4. Additional Remarks

The doubts about the J3Gen generator do not stop with the implementation and the range of values, but also the provided statistical tests should be reviewed. Firstly, because the attacks described by Peinado et al. and even the dependence of these with the parameters, later recognized by the own authors (l must be not close to n), have not been taken into account. Secondly, because this statistical tests do not seem to be correct.
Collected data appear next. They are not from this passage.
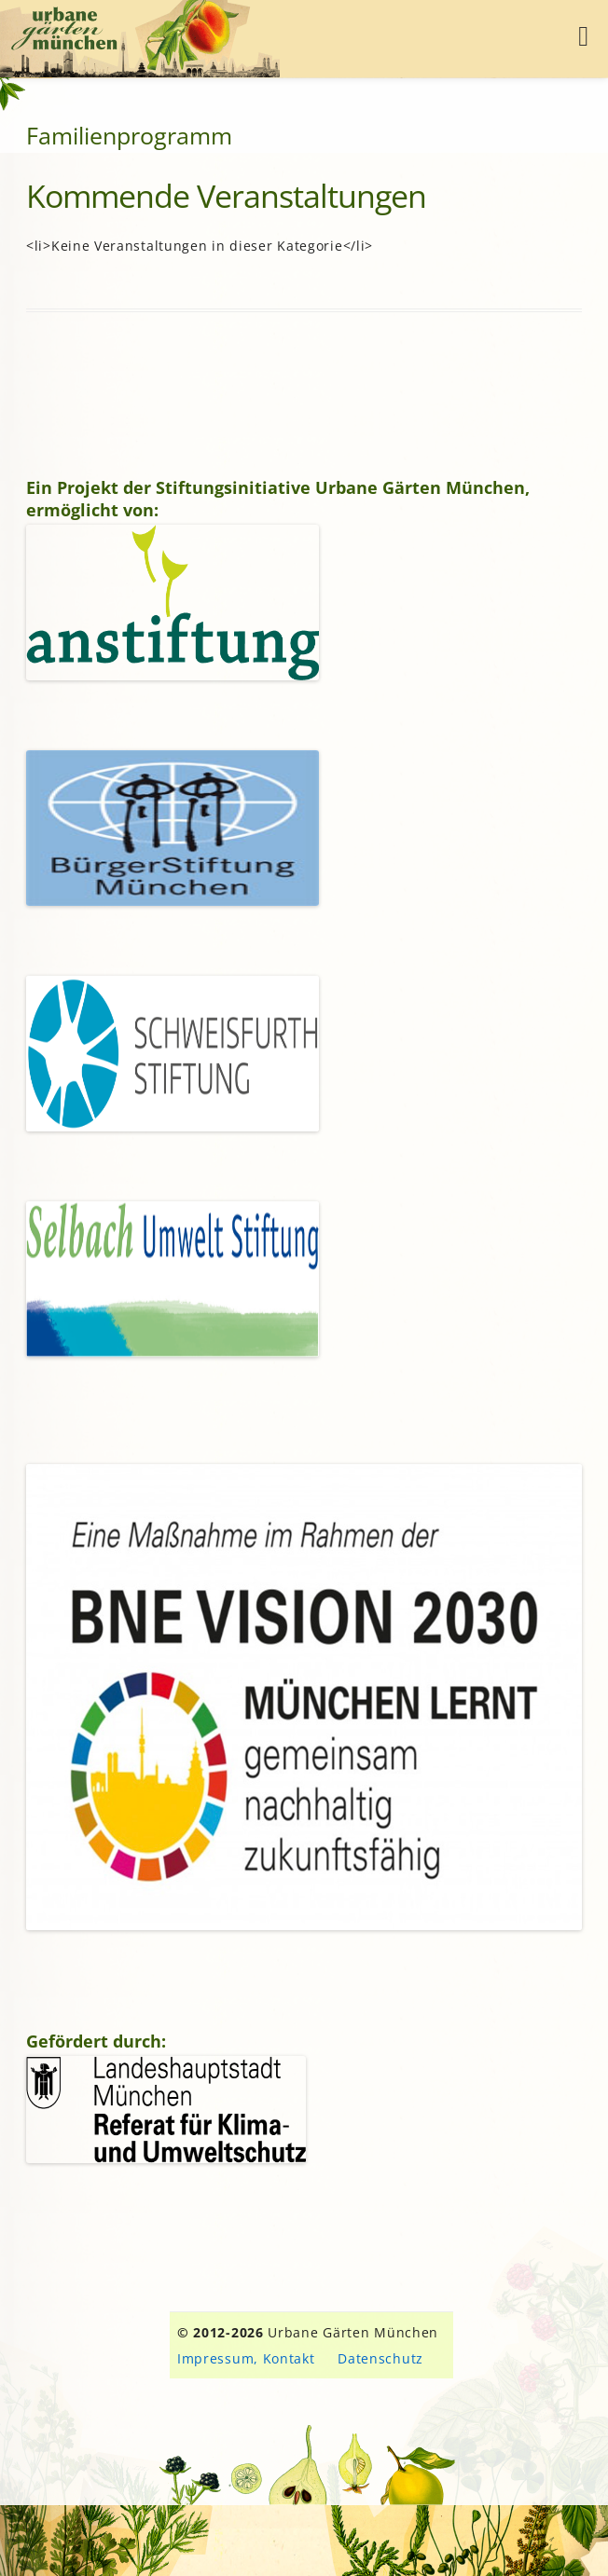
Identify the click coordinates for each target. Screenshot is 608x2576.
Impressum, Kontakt (246, 2358)
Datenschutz (380, 2358)
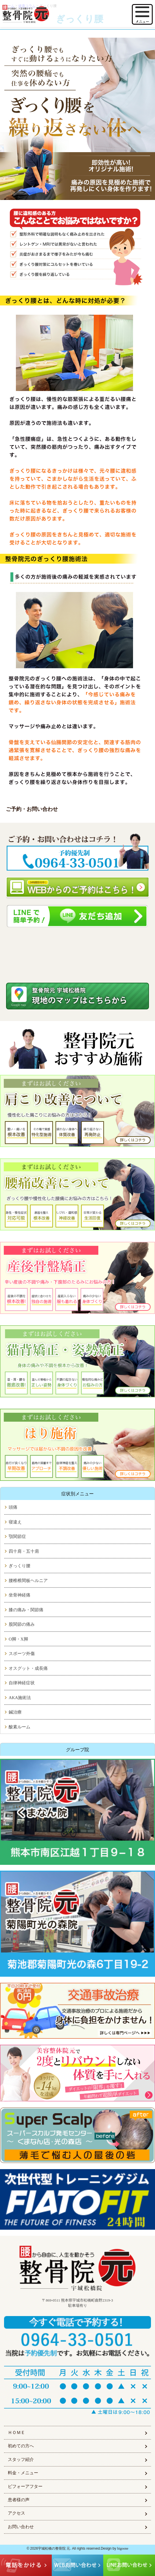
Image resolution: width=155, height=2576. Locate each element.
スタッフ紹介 (21, 2459)
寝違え (15, 1522)
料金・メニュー (23, 2473)
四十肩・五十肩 (24, 1551)
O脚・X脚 (18, 1639)
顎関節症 (17, 1536)
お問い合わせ (21, 2526)
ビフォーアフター (25, 2486)
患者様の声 (18, 2499)
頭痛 (13, 1507)
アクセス (16, 2513)
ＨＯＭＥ (16, 2432)
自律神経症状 (22, 1683)
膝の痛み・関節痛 (26, 1610)
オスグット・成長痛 (28, 1668)
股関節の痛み (22, 1624)
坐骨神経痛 (19, 1595)
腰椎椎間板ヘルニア (28, 1580)
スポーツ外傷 (22, 1653)
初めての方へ (21, 2446)
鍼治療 (15, 1712)
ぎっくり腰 (19, 1565)
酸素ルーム (19, 1727)
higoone (122, 2548)
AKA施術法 (20, 1697)
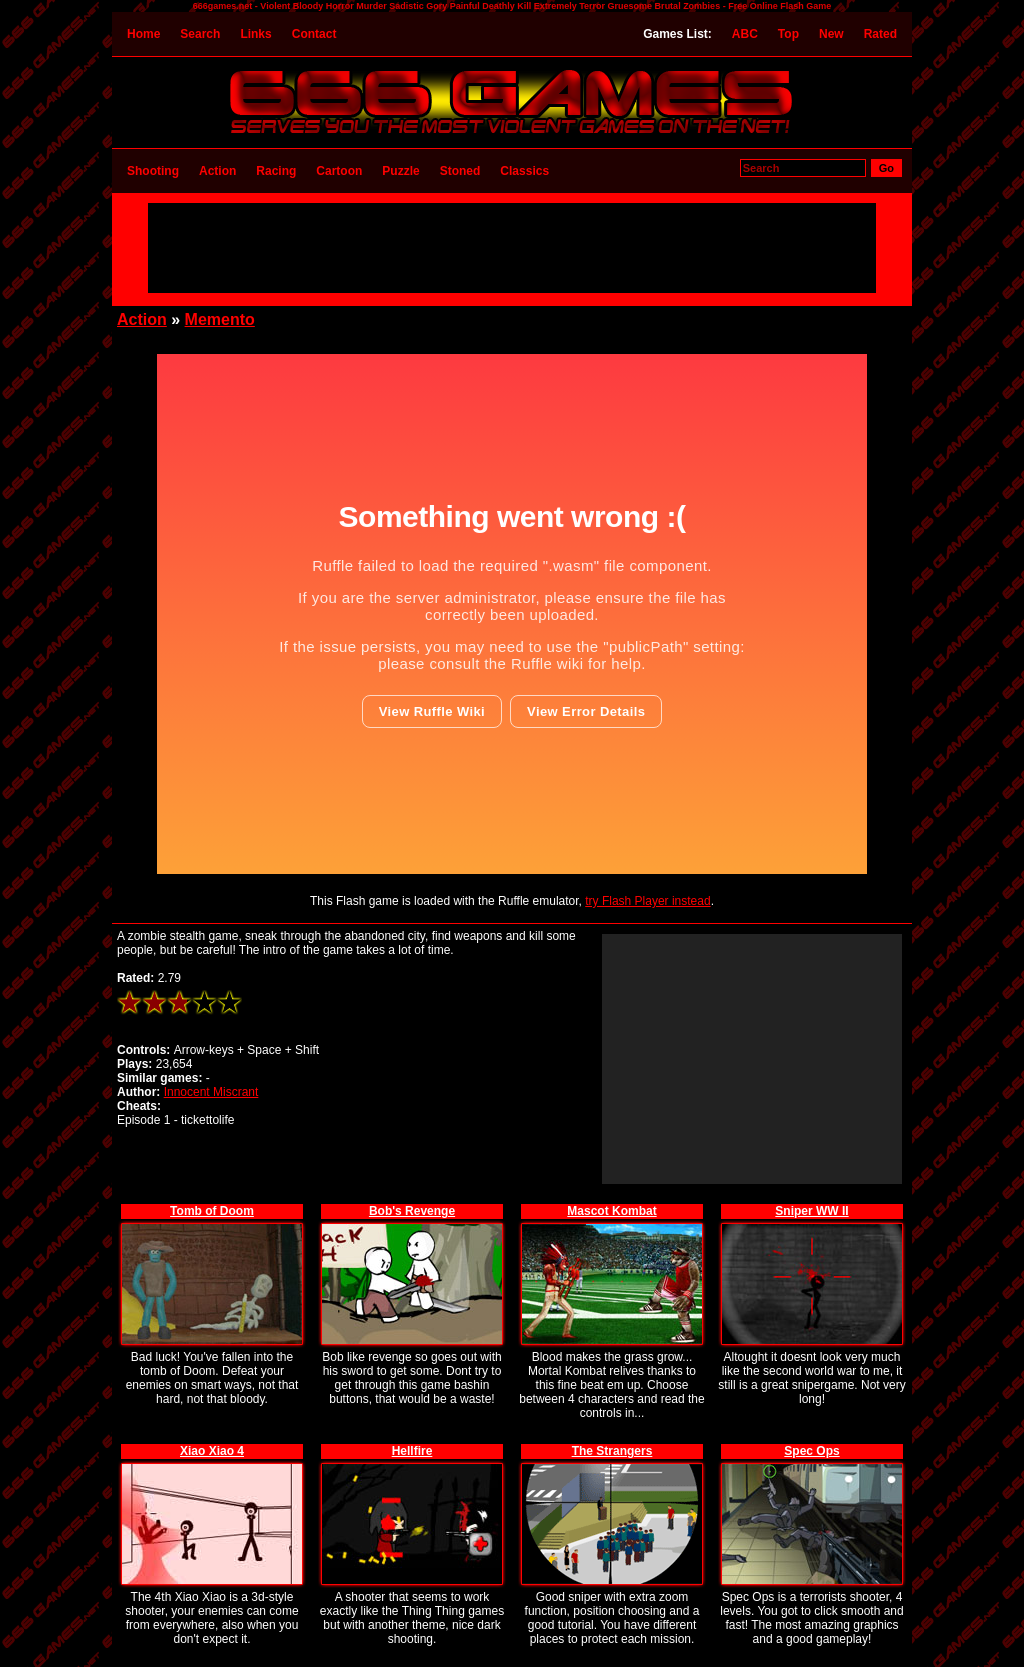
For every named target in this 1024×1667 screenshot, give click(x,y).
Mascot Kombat (611, 1211)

For example, in [4] (Section 5.1) the authors say to conduct ten tests, running 1000 iterations per test to show (due to a misinterpretation of the EPC Gen2 standard) that the probability that any two tags simultaneously generate identical 16-bit sequence for a population up to 10,000 tags is lower than 0.04. This cannot be correct because for true random sequences of 16 bits, this probability of collision can be computed as P = 1 − prob_nocollision where:

$$pro{b}_{nocollision}=1\times \left(1-\frac{1}{2^{16}}\right)\times \left(1-\frac{2}{2^{16}}\right)\times \dots \times \left(1-\frac{9999}{2^{16}}\right)=1.4822\cdot {10}^{-323}.$$

(1)

In fact, it can be further computed by using the following approximation (birthday paradox [6]):

$$n=\sqrt{-\ln (1-P)\cdot 2^{17}}$$

(2)

that the number of sequences (n) required to have a probability of collision higher than 0.04 is just 74.

5. Conclusions

In conclusion, we regret that Garcia-Alfaro et al. did not use their letter to:

• clarify the aspects above mentioned,
• describe new examples of generation of random numbers that justify their arguments,
• provide clear secure ranges for the parameters of the protocol since low values of l are not practical,
• review all the security claims.

Without this, the use of J3Gen for cryptographic purposes remains highly inadvisable.